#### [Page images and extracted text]
******************************
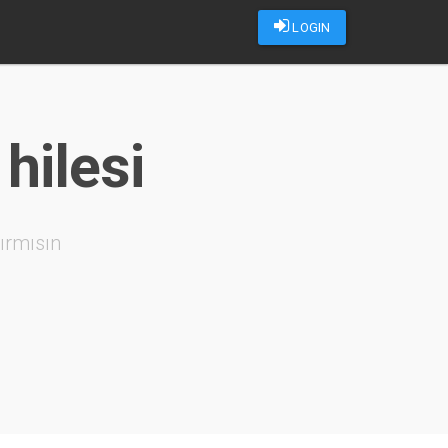
LOGIN
hilesi
ırmısın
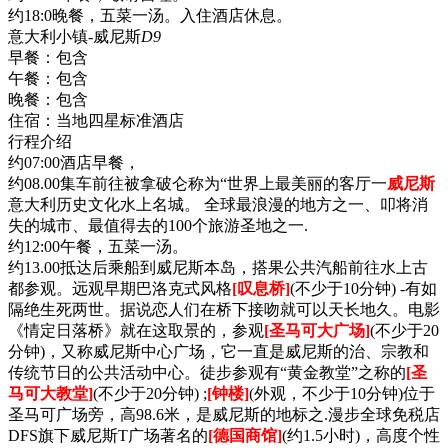
约18:0晚餐，五菜一汤。入住酒店休息。
意大利小镇-威尼斯
D9
早餐：
包含
午餐：
包含
晚餐：
包含
住宿：
当地四星标准酒店
行程介绍
约07:00酒店早餐，
约08.00集车前往被拿破仑称为“世界上最美丽的客厅一
威尼斯
意大利历史文化水上名城。 全球最浪漫的地方之一、叩将消
失的城市、最值得去的100个旅游圣地之一.
约12:00午餐，五菜一汤。
约13.00抵达后乘船到威尼斯本岛，搭果公共汽船前往水上古
都参观。远观早期巴洛克式风格
[叹息桥]
(不少于10分钟) -有如
隔绝生死两世。据说恋人们在桥下接吻就可以天长地久。电影
《情定日落桥》就在这取景的，参观
[圣马可大广场]
(不少于20
分钟)，又称威尼斯中心广场，它一直是威尼斯的治、宗教和
传统节日的公共活动中心。徒步参观有“黄金教堂”之称的
[圣
马可大教堂]
(不少于20分钟) ;
[钟楼]
(外观，不少于10分钟)位于
圣马可广场旁，高98.6米，是威尼斯的地标之.漫步全球免税店
DFS旗下威尼斯T广场著名的
[德国商馆]
(约1.5小时)，高度个性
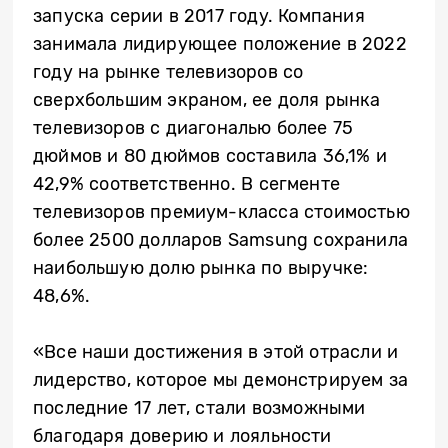
запуска серии в 2017 году. Компания
занимала лидирующее положение в 2022
году на рынке телевизоров со
сверхбольшим экраном, ее доля рынка
телевизоров с диагональю более 75
дюймов и 80 дюймов составила 36,1% и
42,9% соответственно. В сегменте
телевизоров премиум-класса стоимостью
более 2500 долларов Samsung сохранила
наибольшую долю рынка по выручке:
48,6%.
«Все наши достижения в этой отрасли и
лидерство, которое мы демонстрируем за
последние 17 лет, стали возможными
благодаря доверию и лояльности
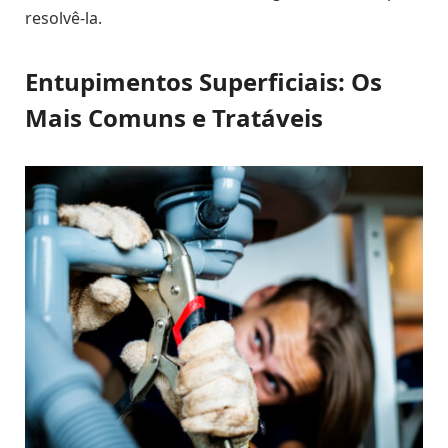
resolvê-la.
Entupimentos Superficiais: Os
Mais Comuns e Tratáveis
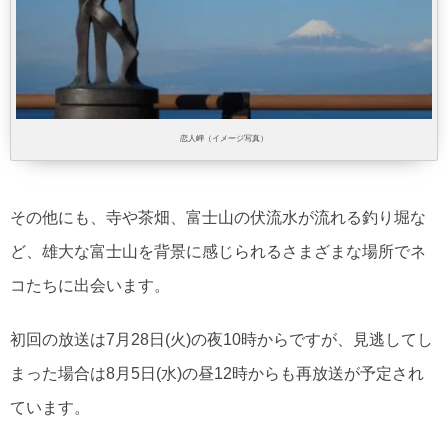
恋人岬（イメージ写真）
その他にも、寺や茶畑、富士山の伏流水が流れる釣り堀な
ど、雄大な富士山を背景に感じられるさまざまな場所でネ
コたちに出会います。
初回の放送は7月28日(火)の夜10時からですが、見逃してし
まった場合は8月5日(水)の昼12時からも再放送が予定され
ています。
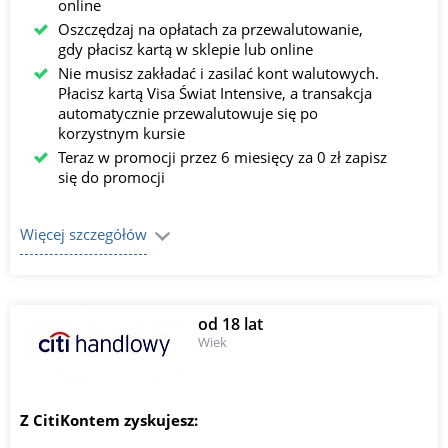
online
Oszczędzaj na opłatach za przewalutowanie,
gdy płacisz kartą w sklepie lub online
Nie musisz zakładać i zasilać kont walutowych.
Płacisz kartą Visa Świat Intensive, a transakcja
automatycznie przewalutowuje się po
korzystnym kursie
Teraz w promocji przez 6 miesięcy za 0 zł zapisz
się do promocji
Więcej szczegółów
od 18 lat
Wiek
Z CitiKontem zyskujesz:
******************************
#### [What is required]
Look through the entries. Copy out each line with "телевизоров" in it.

#### [Written answer]
году на рынке телевизоров со
телевизоров с диагональю более 75
телевизоров премиум-класса стоимостью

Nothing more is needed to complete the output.